Le premier hôtelier, François Legallais, a ouvert la porte à une rapide extension du nombre de baigneurs venus dans le quartier testerin d’Eyrac. L’hôtel Tindel, que l’on dit luxueux, surgi au milieu de huttes bâties en gourbet par les pêcheurs, forme un contraste pittoresque avec elles, ce qui plaît beaucoup aux baigneurs. Tindel a pour concurrent, au sud du chemin qui deviendra le boulevard de la Plage, un établissement ouvert par Gaillard, posé sur le haut de la dune Pontac. En 1841, on parle aussi des bains de Jean Bourdain, un établissement de six pièces dont quatre chambres, avec l’indispensable péristyle qui est à l’architecture légère arcachonnaise ce que l’arc-boutant est à la cathédrale gothique. Autour, des baraques en bois, les unes pour les écuries, les autres pour les baigneurs. En 1854, on retrouve cette maison de location, qualifiée parfois d’auberge, sous l’enseigne “Hôtel Grenier” et il peut recevoir vingt-huit baigneurs.
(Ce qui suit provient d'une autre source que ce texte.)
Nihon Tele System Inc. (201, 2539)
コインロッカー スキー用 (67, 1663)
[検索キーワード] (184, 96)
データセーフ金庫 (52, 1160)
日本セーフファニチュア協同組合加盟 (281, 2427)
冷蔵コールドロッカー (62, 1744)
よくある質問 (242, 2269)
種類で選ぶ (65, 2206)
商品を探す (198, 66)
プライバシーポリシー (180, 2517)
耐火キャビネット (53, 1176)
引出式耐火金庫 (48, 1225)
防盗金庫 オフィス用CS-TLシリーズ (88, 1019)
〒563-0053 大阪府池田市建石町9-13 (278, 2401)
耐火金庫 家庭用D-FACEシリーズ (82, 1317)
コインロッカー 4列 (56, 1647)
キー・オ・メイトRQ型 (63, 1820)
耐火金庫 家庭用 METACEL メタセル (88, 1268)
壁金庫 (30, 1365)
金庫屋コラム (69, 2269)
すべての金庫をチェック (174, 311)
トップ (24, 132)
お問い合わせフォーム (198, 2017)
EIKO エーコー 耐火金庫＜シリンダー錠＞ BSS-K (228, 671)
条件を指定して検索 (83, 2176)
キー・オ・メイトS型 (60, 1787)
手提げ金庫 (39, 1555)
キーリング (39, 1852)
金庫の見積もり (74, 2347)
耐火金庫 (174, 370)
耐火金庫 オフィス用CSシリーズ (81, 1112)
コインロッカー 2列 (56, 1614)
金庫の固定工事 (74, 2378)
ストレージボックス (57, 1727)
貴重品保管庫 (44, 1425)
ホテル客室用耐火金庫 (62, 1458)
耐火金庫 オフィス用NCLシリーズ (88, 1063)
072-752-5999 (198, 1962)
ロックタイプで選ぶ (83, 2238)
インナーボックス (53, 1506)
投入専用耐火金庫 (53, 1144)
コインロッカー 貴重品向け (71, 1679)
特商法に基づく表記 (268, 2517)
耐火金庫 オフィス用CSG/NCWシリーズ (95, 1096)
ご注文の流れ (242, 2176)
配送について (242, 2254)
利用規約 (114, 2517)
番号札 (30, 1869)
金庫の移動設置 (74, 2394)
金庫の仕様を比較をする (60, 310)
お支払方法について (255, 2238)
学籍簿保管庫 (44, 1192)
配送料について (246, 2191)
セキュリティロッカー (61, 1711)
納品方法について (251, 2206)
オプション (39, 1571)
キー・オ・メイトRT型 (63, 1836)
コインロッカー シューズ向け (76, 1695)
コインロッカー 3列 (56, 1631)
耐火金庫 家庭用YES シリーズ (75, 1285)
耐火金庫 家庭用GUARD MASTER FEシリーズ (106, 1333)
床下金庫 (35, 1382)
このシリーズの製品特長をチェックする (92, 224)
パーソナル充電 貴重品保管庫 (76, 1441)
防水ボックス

En 1841, le 19 août, le « Mémorial bordelais » signale déjà que ces hôtels sont bien tenus, On dîne à cinq heures, on déjeune à dix, on se promène à pied, à cheval, en bateau. A dix heures, tout le monde est couché : il faut se reposer des fatigues de la journée et se préparer à se baigner de bon matin, le lendemain. On peut même réserver auprès du gérant des Bains d’Arcachon, à l’Aiguillon, des promenades… à dos de dromadaires. « Ils sont très bien dressés », écrit le “Mémorial bordelais”, toujours en 1841 et il ajoute : « ils permettent aux personnes qui le désirent d’explorer les immenses forêts de dunes qui servent de barrière à l’océan ». Et puis, très vite, viennent, des distractions beaucoup moins familiales.
Voici qu’en 1849, l’hôtel Gaillard se trouve flanqué d’un casino qui n’a rien de monumental. Cependant, sa coupole octogonale à toiture pointue, perchée sur un rez-de-chaussée carré, entouré de l’indispensable galerie à l’arcachonnaise, attire un nombreux public. Pour le “Mémorial bordelais” du 20 juillet 1850, « tout le Bordeaux à la mode inaugure ce casino. Salon de lecture, salles de bal et de rafraîchissement, rien ne manque ». Surtout pas un salon de jeux. Et Jacques Ragot de s’amuser devant ce nouveau paradoxe arcachonnais, en citant Thomas Illyricus qui, en route pour Menton, après son sanctifiant séjour à Bernet, avait exigé, à Cahors, « que toutes les cartes à jeux qui se trouvaient dans les maisons ou dans les boutiques, soient apportées à la maison commune et brûlées ». Le père spirituel d’Arcachon doit, en cette année 1845, se retourner dans sa tombe.
Et cela d’autant plus vivement que, le 15 août 1850, le casino a « naturalisé la polka sur la plage jadis solitaire d’Arcachon ». Puis, le même chroniqueur de se demander, devant la foule élégante qui emplit le casino, « quel mobile pousse les jolies baigneuses à abandonner la douceur de la promenade du soir et à braver la chaleur du lieu ? ». Sa réponse sauve la morale publique : « elles venaient, ces aimables fugitives, entendre des artistes que les salons affectionnent et porter leur offrande à la chapelle d’Arcachon, lorsque ces artistes ont fait la quête ». En liant ainsi doux plaisirs et bonne conscience, on ne s’ennuyait donc pas dans ce quartier de La Teste des années 1840.